Page-level text extractions
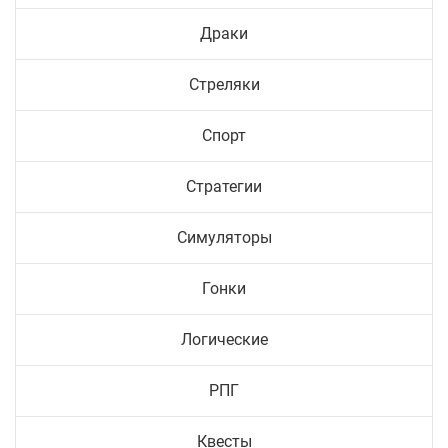
Драки
Стреляки
Спорт
Стратегии
Симуляторы
Гонки
Логические
РПГ
Квесты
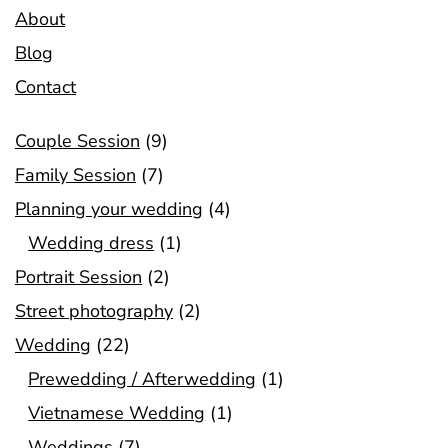
About
Blog
Contact
Couple Session
(9)
Family Session
(7)
Planning your wedding
(4)
Wedding dress
(1)
Portrait Session
(2)
Street photography
(2)
Wedding
(22)
Prewedding / Afterwedding
(1)
Vietnamese Wedding
(1)
Weddings
(7)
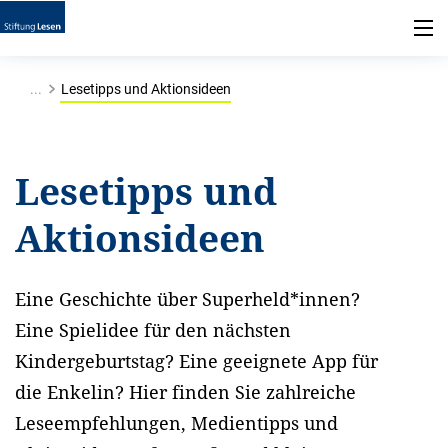
...
Lesetipps und Aktionsideen
Lesetipps und
Aktionsideen
Eine Geschichte über Superheld*innen?
Eine Spielidee für den nächsten
Kindergeburtstag? Eine geeignete App für
die Enkelin? Hier finden Sie zahlreiche
Leseempfehlungen, Medientipps und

Aim of the task: Copy out the data verbatim, excluding the pictures.

Solution to this task:
Драки
Стреляки
Спорт
Стратегии
Симуляторы
Гонки
Логические
РПГ
Квесты
About
Blog
Contact
Couple Session
(9)
Family Session
(7)
Planning your wedding
(4)
Wedding dress
(1)
Portrait Session
(2)
Street photography
(2)
Wedding
(22)
Prewedding / Afterwedding
(1)
Vietnamese Wedding
(1)
Weddings
(7)
...
Lesetipps und Aktionsideen
Lesetipps und
Aktionsideen
Eine Geschichte über Superheld*innen?
Eine Spielidee für den nächsten
Kindergeburtstag? Eine geeignete App für
die Enkelin? Hier finden Sie zahlreiche
Leseempfehlungen, Medientipps und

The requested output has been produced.